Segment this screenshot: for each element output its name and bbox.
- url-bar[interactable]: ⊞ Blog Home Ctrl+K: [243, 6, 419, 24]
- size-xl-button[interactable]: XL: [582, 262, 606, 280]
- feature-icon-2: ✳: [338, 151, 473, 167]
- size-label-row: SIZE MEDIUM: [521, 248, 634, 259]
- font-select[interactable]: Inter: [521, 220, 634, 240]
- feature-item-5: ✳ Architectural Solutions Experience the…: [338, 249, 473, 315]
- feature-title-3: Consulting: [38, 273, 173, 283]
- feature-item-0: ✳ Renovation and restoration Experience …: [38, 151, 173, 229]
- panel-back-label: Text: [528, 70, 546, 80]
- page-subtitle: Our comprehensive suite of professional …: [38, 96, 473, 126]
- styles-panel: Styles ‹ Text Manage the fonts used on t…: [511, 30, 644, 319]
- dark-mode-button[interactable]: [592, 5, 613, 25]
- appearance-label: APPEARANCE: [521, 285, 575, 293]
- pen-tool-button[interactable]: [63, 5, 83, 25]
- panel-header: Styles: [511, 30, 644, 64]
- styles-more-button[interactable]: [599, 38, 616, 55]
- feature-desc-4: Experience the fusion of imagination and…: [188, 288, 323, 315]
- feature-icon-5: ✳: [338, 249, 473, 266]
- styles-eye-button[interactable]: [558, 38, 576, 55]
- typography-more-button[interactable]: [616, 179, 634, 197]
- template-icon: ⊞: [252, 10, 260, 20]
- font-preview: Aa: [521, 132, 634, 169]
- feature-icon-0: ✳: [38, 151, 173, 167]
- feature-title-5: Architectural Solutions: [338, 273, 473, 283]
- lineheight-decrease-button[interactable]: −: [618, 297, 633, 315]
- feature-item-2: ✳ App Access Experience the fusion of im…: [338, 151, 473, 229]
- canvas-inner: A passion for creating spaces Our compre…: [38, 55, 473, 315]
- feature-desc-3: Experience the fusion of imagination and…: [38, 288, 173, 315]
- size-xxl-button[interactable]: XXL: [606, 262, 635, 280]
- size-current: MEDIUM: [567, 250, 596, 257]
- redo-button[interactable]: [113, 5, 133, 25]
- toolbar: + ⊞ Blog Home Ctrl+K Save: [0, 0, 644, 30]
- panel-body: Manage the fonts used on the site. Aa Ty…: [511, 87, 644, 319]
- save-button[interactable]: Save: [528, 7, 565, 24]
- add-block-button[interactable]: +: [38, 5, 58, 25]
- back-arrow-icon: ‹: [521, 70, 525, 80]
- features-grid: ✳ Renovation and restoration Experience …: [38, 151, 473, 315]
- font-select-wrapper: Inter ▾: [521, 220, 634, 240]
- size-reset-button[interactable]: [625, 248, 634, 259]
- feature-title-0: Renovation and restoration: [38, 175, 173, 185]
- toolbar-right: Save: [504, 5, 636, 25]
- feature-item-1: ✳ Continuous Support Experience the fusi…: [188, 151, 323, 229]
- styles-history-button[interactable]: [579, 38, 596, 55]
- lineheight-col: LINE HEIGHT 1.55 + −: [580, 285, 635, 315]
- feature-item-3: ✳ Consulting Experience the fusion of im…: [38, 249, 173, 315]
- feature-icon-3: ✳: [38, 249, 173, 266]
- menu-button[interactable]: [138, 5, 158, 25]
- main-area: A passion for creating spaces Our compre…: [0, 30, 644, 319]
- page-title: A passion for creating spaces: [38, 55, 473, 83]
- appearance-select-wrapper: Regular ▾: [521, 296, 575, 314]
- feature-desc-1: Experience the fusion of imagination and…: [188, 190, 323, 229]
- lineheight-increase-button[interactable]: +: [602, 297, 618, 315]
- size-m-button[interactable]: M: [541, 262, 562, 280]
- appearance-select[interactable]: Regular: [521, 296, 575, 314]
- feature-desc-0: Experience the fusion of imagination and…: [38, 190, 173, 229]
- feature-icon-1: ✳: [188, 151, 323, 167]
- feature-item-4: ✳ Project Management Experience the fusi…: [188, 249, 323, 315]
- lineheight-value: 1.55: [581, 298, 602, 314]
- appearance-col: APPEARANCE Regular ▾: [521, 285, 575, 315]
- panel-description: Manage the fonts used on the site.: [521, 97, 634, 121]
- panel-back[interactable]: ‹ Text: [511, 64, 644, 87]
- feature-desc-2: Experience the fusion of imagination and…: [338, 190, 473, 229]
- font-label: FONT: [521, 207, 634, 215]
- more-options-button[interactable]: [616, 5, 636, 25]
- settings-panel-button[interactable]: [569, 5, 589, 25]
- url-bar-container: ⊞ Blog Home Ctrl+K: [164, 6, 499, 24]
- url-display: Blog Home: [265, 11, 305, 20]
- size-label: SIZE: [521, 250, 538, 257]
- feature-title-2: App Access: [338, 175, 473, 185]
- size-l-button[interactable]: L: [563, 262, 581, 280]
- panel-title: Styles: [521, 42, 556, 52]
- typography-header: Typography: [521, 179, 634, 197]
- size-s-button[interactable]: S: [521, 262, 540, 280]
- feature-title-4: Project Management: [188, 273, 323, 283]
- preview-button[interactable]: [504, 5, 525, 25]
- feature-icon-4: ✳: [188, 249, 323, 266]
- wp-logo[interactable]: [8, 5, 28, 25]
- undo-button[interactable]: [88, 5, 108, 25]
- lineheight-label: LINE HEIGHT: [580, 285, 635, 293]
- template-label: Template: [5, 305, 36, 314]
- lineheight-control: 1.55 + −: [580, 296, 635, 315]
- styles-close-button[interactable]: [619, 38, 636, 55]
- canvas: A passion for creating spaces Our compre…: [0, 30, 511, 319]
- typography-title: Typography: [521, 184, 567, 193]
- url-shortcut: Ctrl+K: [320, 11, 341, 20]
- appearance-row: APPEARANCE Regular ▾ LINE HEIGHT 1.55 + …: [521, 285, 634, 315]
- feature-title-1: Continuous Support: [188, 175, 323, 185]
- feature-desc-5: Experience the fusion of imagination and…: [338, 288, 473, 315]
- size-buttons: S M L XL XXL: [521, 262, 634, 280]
──────────
Goal of the exercise: Look through the data above for the string "Save" and copy every line where it appears.

Result of this exercise:
- toolbar: + ⊞ Blog Home Ctrl+K Save: [0, 0, 644, 30]
- save-button[interactable]: Save: [528, 7, 565, 24]
- toolbar-right: Save: [504, 5, 636, 25]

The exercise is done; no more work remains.